The villas are made of local stone which is very tough and have lasted without much maintenance all these years. They are the living quarters of the business community who lived here. As you enter through the front door there is a large courtyard. On one side is the office or gaddi as it is locally called. The businessmen would sit here with their employees and meet customers and others. Above this structure would be a balcony surrounding it. This was meant for the ladies. Maybe during some function, the ladies would be invited and they could see the proceedings from the upper balcony.

The other side of the courtyard would lead to large rooms which were the living quarters. What’s so striking about these havelis that people flocked to see? The answer is wall paintings or frescoes. These are colourful, painted on the stone walls with vegetable dyes and are so eloquent that you know the story of every house. Beautiful veiled faces glanced at you, peacocks danced on green backgrounds. Images of deities loomed. On some walls you could witness the marriage procession of a handsome groom, going with his barat to wed his lovely wife. They are all there telling us their stories and enchanting us with their mystery.

I soon discovered that this tiny hamlet is actually spearheading a revolution in India’s tourism sector. There were crowds of foreigners and very predictably, students of a French architecture college were studying the Havelis. Many of them have been turned into small resorts, charming with their quaint paintings, artefacts and romantic tales. You can spend a night or two in these beautiful homes. The adventurer or even the historian in you would bloom in these aesthetic surroundings. Some families have kept their homes but they follow an open-door policy. Most of them don’t live there but visit often. In one such villa, the caretaker showed me around. I gave him a little tip for his kindness, which he was happy to receive.

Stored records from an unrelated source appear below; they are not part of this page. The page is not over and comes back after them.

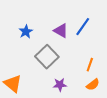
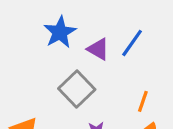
blue star: (26, 32) -> (60, 32), moved, size x1.5

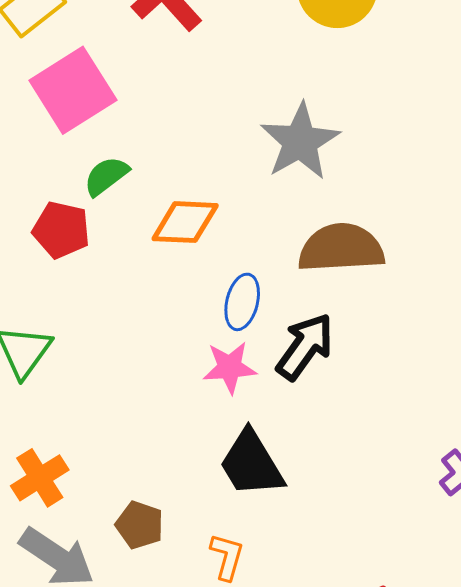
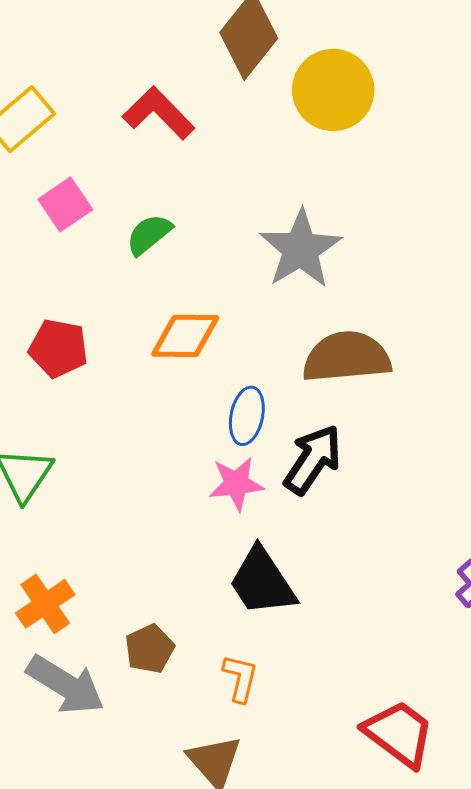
pink square: (73, 90) -> (65, 204), size x0.6
green semicircle: (106, 176) -> (149, 234), moved
brown pentagon: (140, 525) -> (149, 649), turned 30

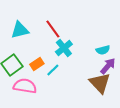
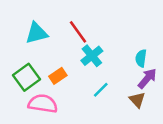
cyan semicircle: (103, 50) -> (141, 58), turned 112
cyan line: (53, 70) -> (101, 90), moved
brown triangle: (100, 83) -> (137, 100), size x0.6

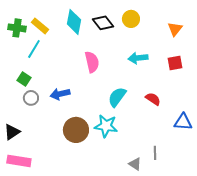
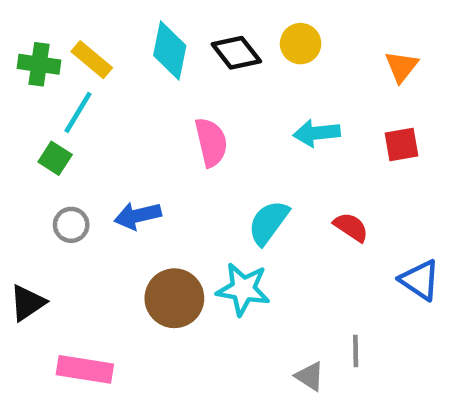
green square: (24, 79) -> (55, 158), moved
blue triangle: (183, 122) -> (420, 280), turned 30
pink rectangle: (19, 161) -> (85, 369), moved

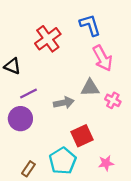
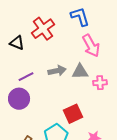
black triangle: (12, 66) -> (17, 43), moved
pink cross: (113, 100) -> (100, 83), turned -32
gray arrow: (64, 103) -> (57, 71), moved

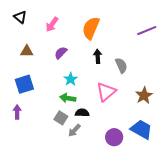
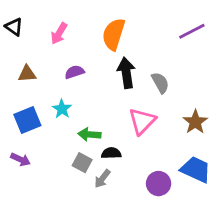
purple semicircle: (61, 53) -> (74, 72), turned 32
black arrow: (98, 56) -> (126, 73), size x1.5
cyan star: (71, 79) -> (62, 109), moved
purple arrow: (17, 112) -> (21, 159), turned 120

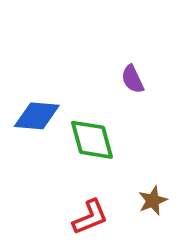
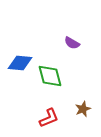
purple semicircle: (132, 79) -> (72, 43), turned -35

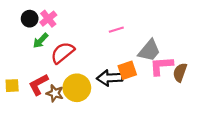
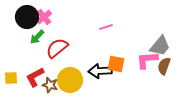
black circle: (30, 19) -> (27, 17), size x1.5
gray trapezoid: (149, 50) -> (160, 46), moved
orange square: (127, 70) -> (116, 64), turned 30

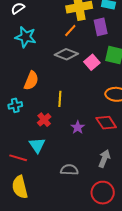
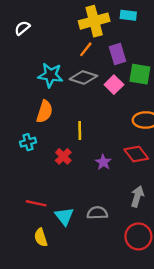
purple rectangle: (101, 27) -> (118, 54), moved
cyan star: (26, 37) -> (50, 75), moved
cyan triangle: (37, 145) -> (64, 216), moved
yellow semicircle: (20, 187) -> (41, 237), size x0.7

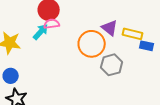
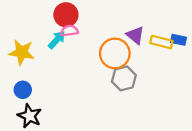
blue rectangle: (147, 46) -> (178, 40), moved
gray hexagon: (112, 65) -> (124, 78), moved

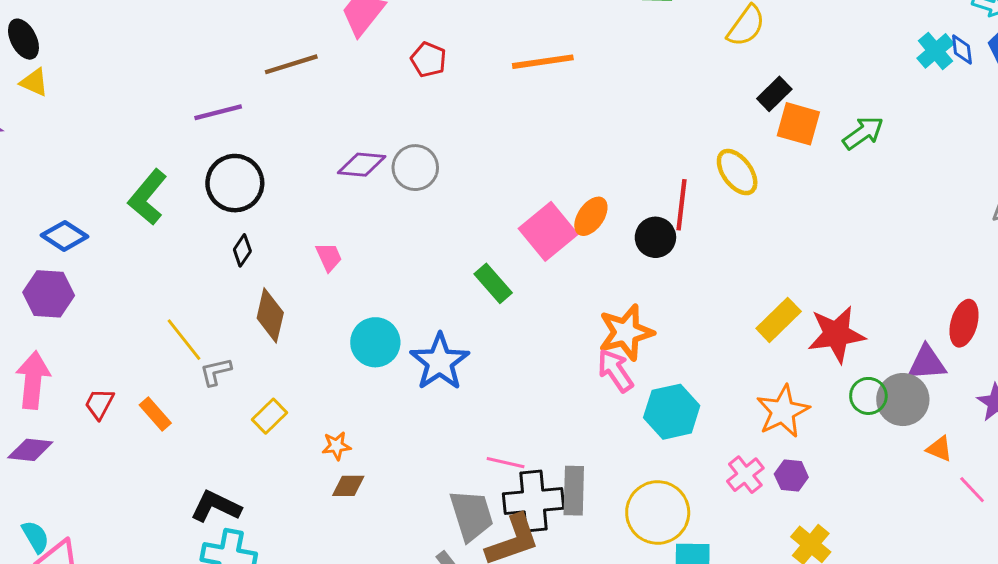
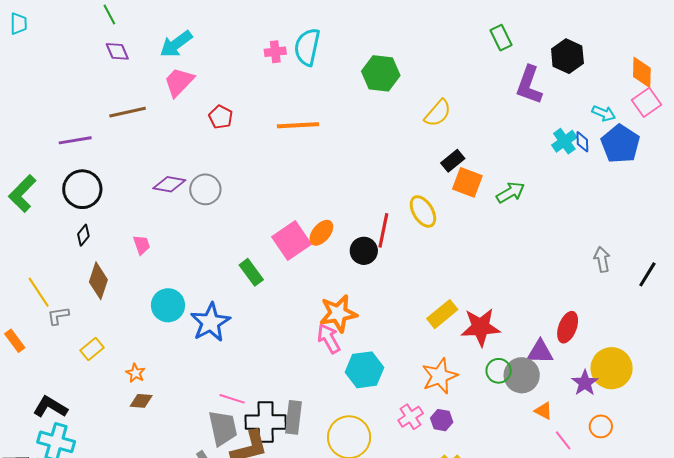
orange star: (336, 446) -> (136, 373), turned 30
pink line: (506, 463) -> (232, 399), moved

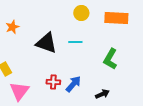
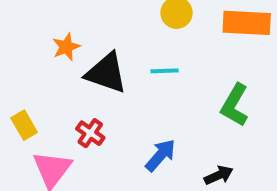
orange star: (12, 27) -> (66, 47), moved
red cross: (53, 82) -> (90, 133), moved, turned 32

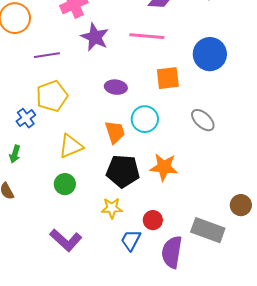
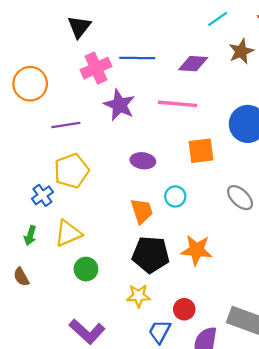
cyan circle: (145, 119) -> (175, 196), size x0.7
yellow triangle: (71, 146) -> (68, 233), moved

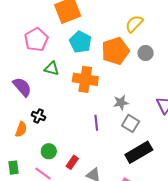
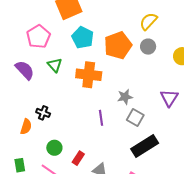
yellow semicircle: (134, 24) -> (148, 21), moved
green triangle: (52, 69) -> (55, 65), turned 35
purple semicircle: (22, 87) -> (25, 70), moved

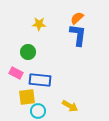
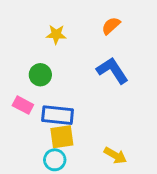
blue L-shape: (78, 35) -> (112, 70), moved, turned -40
yellow square: (27, 97) -> (62, 137), moved
yellow arrow: (70, 106) -> (115, 155), moved

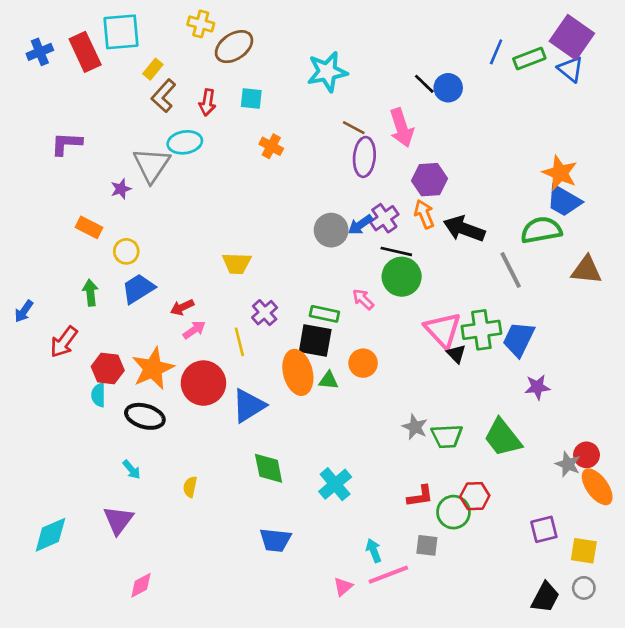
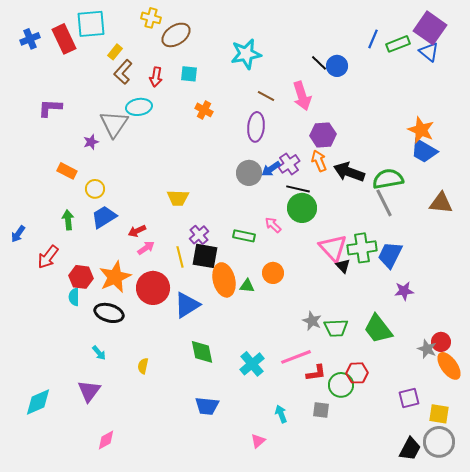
purple ellipse: (364, 157) -> (256, 127), moved
green semicircle: (541, 230) -> (388, 179), moved
black square: (315, 341) -> (205, 256), moved
pink line: (388, 575) -> (296, 357), moved
gray circle: (584, 588) -> (439, 442), size x1.8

He informed me that the house owners have an understanding. This is that they will continue to use the traditional materials that their forefathers used. It is getting difficult to get skilled workers for this but there would be no compromise. The secret of the smooth walls was the cement that is made by crushing local stones. The walls have a finish that makes a vibrant background for the paintings. These walls paintings are the most important part of the charm.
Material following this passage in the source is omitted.